What the exercise asks: The finished copy should hold every entry exactly as given, and no pictures.
Source information Block Start
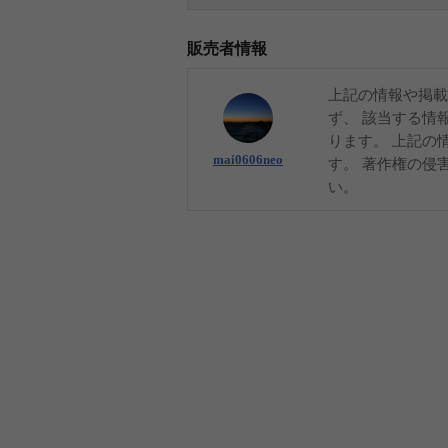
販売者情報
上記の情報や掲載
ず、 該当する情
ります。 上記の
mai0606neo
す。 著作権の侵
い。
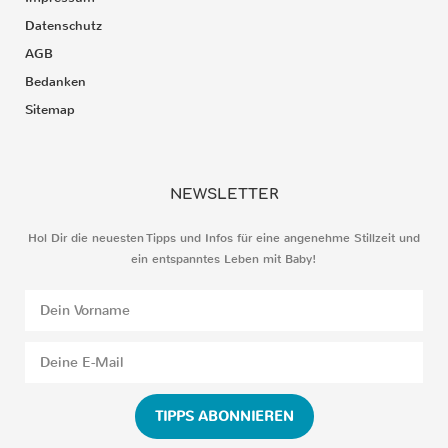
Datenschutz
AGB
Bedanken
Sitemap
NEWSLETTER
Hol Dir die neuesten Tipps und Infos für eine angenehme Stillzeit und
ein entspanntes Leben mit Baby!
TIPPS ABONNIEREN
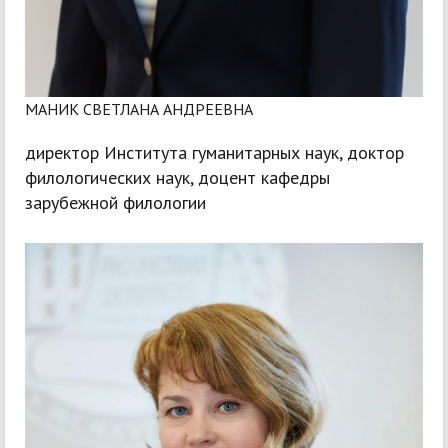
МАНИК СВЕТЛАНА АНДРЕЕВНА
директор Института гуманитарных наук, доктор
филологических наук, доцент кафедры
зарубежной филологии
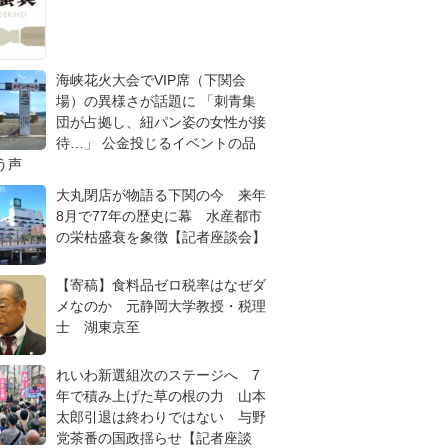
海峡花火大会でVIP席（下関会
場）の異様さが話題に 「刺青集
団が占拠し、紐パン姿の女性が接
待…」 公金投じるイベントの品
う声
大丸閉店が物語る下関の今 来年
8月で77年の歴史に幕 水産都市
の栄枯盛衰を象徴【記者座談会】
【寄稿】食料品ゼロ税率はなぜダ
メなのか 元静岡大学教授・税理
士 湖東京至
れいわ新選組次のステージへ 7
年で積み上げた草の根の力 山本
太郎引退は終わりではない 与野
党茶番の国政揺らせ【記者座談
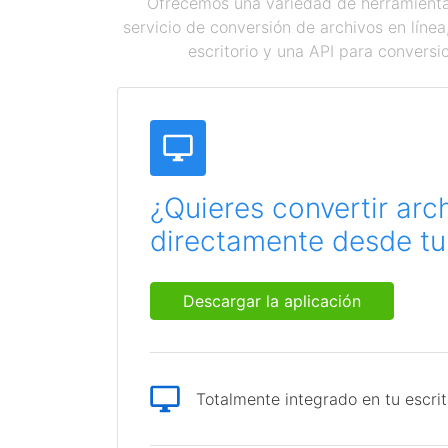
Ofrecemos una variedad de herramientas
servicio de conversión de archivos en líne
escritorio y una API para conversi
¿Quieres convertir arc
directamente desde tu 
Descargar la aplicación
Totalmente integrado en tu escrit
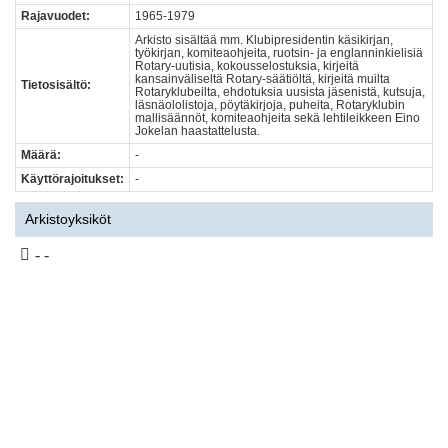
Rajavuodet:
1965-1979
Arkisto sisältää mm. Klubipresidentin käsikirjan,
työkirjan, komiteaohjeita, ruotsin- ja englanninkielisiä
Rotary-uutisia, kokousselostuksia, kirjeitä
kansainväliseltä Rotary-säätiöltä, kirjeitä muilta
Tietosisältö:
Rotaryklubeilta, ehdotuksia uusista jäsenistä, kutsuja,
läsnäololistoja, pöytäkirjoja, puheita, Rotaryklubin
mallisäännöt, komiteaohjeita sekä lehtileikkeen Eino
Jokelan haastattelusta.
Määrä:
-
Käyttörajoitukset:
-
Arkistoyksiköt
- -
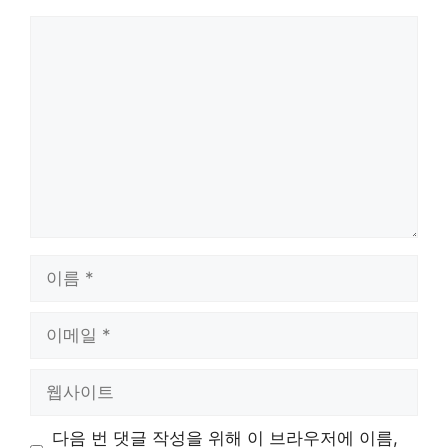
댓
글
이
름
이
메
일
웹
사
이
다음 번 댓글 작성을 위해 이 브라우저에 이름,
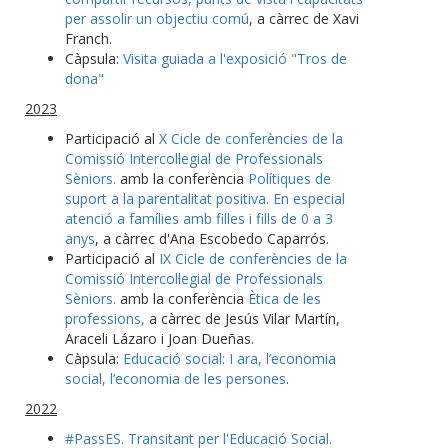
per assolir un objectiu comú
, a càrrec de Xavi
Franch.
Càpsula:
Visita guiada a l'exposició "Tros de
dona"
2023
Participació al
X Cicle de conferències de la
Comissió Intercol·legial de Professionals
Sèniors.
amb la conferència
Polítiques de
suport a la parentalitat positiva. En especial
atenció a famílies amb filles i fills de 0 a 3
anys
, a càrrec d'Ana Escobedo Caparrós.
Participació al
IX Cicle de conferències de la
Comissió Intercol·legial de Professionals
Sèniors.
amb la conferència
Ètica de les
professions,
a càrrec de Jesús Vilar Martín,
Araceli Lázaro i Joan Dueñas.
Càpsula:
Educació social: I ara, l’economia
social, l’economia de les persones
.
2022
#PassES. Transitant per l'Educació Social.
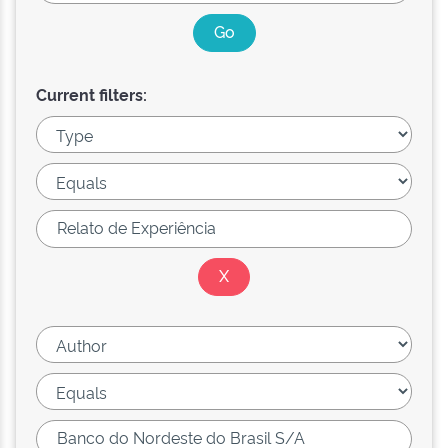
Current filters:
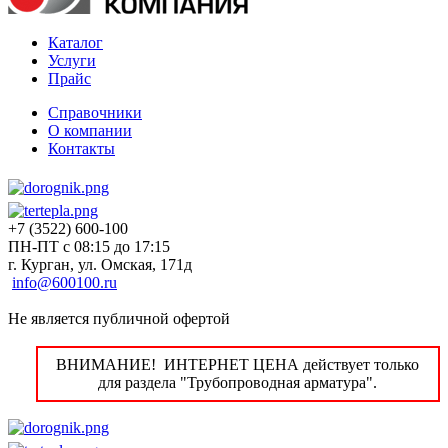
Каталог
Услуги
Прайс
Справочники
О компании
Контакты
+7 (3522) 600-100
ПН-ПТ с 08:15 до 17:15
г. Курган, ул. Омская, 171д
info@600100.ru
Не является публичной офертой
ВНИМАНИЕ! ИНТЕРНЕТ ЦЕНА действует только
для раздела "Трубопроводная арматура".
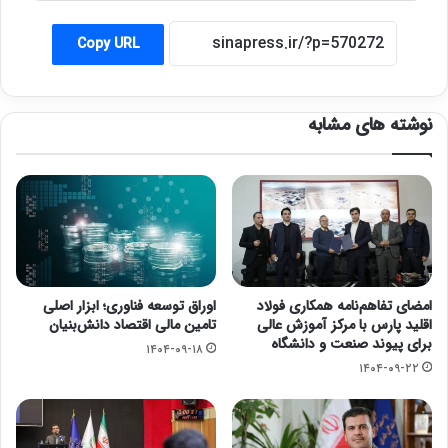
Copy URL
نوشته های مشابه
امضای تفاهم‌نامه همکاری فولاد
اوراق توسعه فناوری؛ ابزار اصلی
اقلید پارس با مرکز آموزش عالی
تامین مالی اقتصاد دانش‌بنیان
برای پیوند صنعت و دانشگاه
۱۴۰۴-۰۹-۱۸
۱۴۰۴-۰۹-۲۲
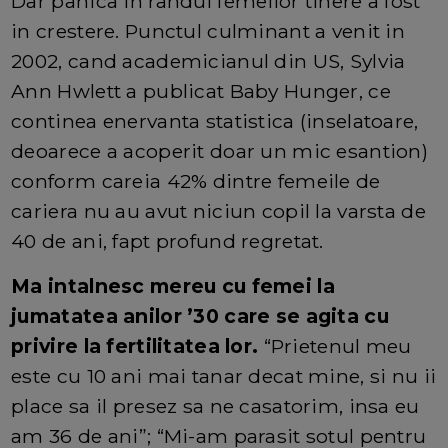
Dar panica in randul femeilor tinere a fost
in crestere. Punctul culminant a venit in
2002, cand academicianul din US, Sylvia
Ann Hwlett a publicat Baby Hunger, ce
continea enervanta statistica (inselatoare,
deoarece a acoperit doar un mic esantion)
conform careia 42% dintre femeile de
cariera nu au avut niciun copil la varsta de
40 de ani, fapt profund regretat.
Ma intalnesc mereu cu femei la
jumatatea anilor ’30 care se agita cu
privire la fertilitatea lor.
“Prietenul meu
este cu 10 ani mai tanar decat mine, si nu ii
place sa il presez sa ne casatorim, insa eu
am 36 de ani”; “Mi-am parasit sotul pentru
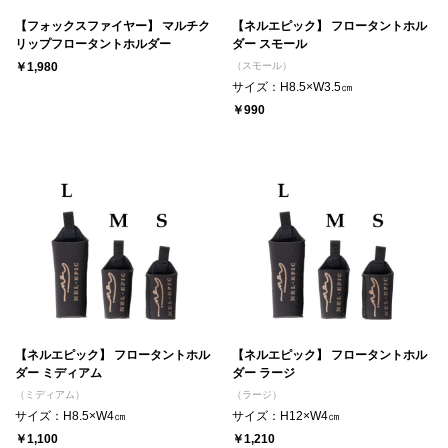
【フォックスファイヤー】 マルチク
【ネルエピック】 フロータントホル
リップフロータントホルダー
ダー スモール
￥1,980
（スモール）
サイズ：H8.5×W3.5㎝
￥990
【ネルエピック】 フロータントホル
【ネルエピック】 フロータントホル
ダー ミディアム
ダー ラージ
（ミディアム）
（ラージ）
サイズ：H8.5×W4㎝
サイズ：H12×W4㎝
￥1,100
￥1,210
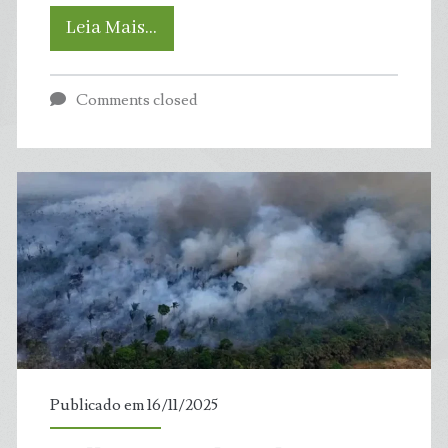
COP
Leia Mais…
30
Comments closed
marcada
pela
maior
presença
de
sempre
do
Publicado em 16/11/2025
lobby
Source information Block End
Task answer:
販売者情報
上記の情報や掲載
ず、 該当する情
ります。 上記の
mai0606neo
す。 著作権の侵
い。
Datenschutz
AGB
Bedanken
Sitemap
NEWSLETTER
Hol Dir die neuesten Tipps und Infos für eine angenehme Stillzeit und
ein entspanntes Leben mit Baby!
TIPPS ABONNIEREN
МАНИК СВЕТЛАНА АНДРЕЕВНА
директор Института гуманитарных наук, доктор
филологических наук, доцент кафедры
зарубежной филологии
海峡花火大会でVIP席（下関会
場）の異様さが話題に 「刺青集
団が占拠し、紐パン姿の女性が接
待…」 公金投じるイベントの品
う声
大丸閉店が物語る下関の今 来年
8月で77年の歴史に幕 水産都市
の栄枯盛衰を象徴【記者座談会】
【寄稿】食料品ゼロ税率はなぜダ
メなのか 元静岡大学教授・税理
士 湖東京至
れいわ新選組次のステージへ 7
年で積み上げた草の根の力 山本
太郎引退は終わりではない 与野
党茶番の国政揺らせ【記者座談
Ofrecemos una variedad de herramientas
servicio de conversión de archivos en líne
escritorio y una API para conversi
¿Quieres convertir arc
directamente desde tu 
Descargar la aplicación
Totalmente integrado en tu escrit
Rajavuodet:
1965-1979
Arkisto sisältää mm. Klubipresidentin käsikirjan,
työkirjan, komiteaohjeita, ruotsin- ja englanninkielisiä
Rotary-uutisia, kokousselostuksia, kirjeitä
kansainväliseltä Rotary-säätiöltä, kirjeitä muilta
Tietosisältö:
Rotaryklubeilta, ehdotuksia uusista jäsenistä, kutsuja,
läsnäololistoja, pöytäkirjoja, puheita, Rotaryklubin
mallisäännöt, komiteaohjeita sekä lehtileikkeen Eino
Jokelan haastattelusta.
Määrä:
-
Käyttörajoitukset:
-
Arkistoyksiköt
- -
댓
글
이
름
이
메
일
웹
사
이
다음 번 댓글 작성을 위해 이 브라우저에 이름,
per assolir un objectiu comú
, a càrrec de Xavi
Franch.
Càpsula:
Visita guiada a l'exposició "Tros de
dona"
2023
Participació al
X Cicle de conferències de la
Comissió Intercol·legial de Professionals
Sèniors.
amb la conferència
Polítiques de
suport a la parentalitat positiva. En especial
atenció a famílies amb filles i fills de 0 a 3
anys
, a càrrec d'Ana Escobedo Caparrós.
Participació al
IX Cicle de conferències de la
Comissió Intercol·legial de Professionals
Sèniors.
amb la conferència
Ètica de les
professions,
a càrrec de Jesús Vilar Martín,
Araceli Lázaro i Joan Dueñas.
Càpsula:
Educació social: I ara, l’economia
social, l’economia de les persones
.
2022
#PassES. Transitant per l'Educació Social.
Current filters:
Каталог
Услуги
Прайс
Справочники
О компании
Контакты
+7 (3522) 600-100
ПН-ПТ с 08:15 до 17:15
г. Курган, ул. Омская, 171д
info@600100.ru
Не является публичной офертой
ВНИМАНИЕ! ИНТЕРНЕТ ЦЕНА действует только
для раздела "Трубопроводная арматура".
Copy URL
نوشته های مشابه
امضای تفاهم‌نامه همکاری فولاد
اوراق توسعه فناوری؛ ابزار اصلی
اقلید پارس با مرکز آموزش عالی
تامین مالی اقتصاد دانش‌بنیان
برای پیوند صنعت و دانشگاه
۱۴۰۴-۰۹-۱۸
۱۴۰۴-۰۹-۲۲
Dar panica in randul femeilor tinere a fost
in crestere. Punctul culminant a venit in
2002, cand academicianul din US, Sylvia
Ann Hwlett a publicat Baby Hunger, ce
continea enervanta statistica (inselatoare,
deoarece a acoperit doar un mic esantion)
conform careia 42% dintre femeile de
cariera nu au avut niciun copil la varsta de
40 de ani, fapt profund regretat.
Ma intalnesc mereu cu femei la
jumatatea anilor ’30 care se agita cu
privire la fertilitatea lor.
“Prietenul meu
este cu 10 ani mai tanar decat mine, si nu ii
place sa il presez sa ne casatorim, insa eu
am 36 de ani”; “Mi-am parasit sotul pentru
【フォックスファイヤー】 マルチク
【ネルエピック】 フロータントホル
リップフロータントホルダー
ダー スモール
￥1,980
（スモール）
サイズ：H8.5×W3.5㎝
￥990
【ネルエピック】 フロータントホル
【ネルエピック】 フロータントホル
ダー ミディアム
ダー ラージ
（ミディアム）
（ラージ）
サイズ：H8.5×W4㎝
サイズ：H12×W4㎝
￥1,100
￥1,210
COP
Leia Mais…
30
Comments closed
marcada
pela
maior
presença
de
sempre
do
Publicado em 16/11/2025
lobby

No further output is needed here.